-- The input follows --

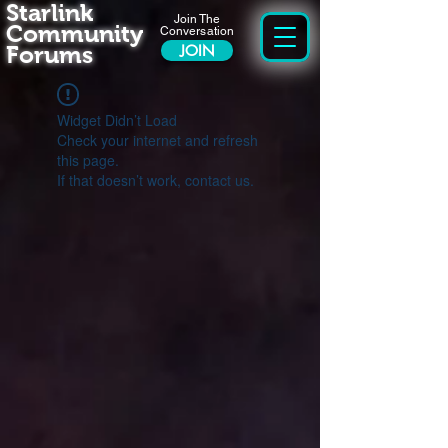
Starlink
Join The
Community
Conversation
Forums
JOIN
Widget Didn’t Load
Check your internet and refresh
this page.
If that doesn’t work, contact us.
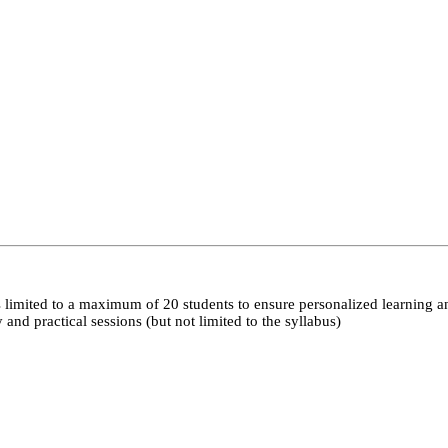
 limited to a maximum of 20 students to ensure personalized learning a
nd practical sessions (but not limited to the syllabus)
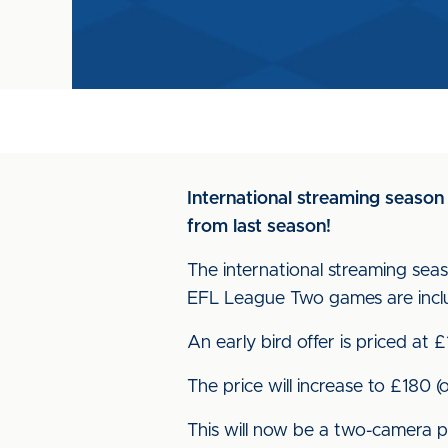
International streaming season
from last season!
The international streaming seaso
EFL League Two games are incl
An early bird offer is priced at 
The price will increase to £180 
This will now be a two-camera p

-- The input concluded --

In the listing above, which lines include the string "season"? Return every one of them.

International streaming season
from last season!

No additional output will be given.